__Work task__: Beneath this line is the data. Output exactly the lines from the line with "Automatisierungs­­­projekt für Wilkos" to the line with "automatisiert. Die Logistiklösung, die", both ends included, and nothing more.

__Exercise input__:
--------

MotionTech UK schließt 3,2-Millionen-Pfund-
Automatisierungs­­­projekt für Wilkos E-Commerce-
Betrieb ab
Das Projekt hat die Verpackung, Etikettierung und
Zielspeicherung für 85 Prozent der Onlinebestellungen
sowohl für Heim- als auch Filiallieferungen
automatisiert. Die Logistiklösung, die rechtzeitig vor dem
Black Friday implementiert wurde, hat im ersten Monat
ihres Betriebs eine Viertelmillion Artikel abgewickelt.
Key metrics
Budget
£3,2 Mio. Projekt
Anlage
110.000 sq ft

--------

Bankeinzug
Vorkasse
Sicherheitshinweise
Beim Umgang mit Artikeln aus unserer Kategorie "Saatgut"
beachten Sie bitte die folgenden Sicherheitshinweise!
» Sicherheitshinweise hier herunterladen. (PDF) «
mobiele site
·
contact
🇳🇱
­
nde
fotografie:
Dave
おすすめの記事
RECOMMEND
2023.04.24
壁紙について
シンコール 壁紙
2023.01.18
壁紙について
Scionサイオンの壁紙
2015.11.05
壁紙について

--------

__Written answer__:
Automatisierungs­­­projekt für Wilkos E-Commerce-
Betrieb ab
Das Projekt hat die Verpackung, Etikettierung und
Zielspeicherung für 85 Prozent der Onlinebestellungen
sowohl für Heim- als auch Filiallieferungen
automatisiert. Die Logistiklösung, die rechtzeitig vor dem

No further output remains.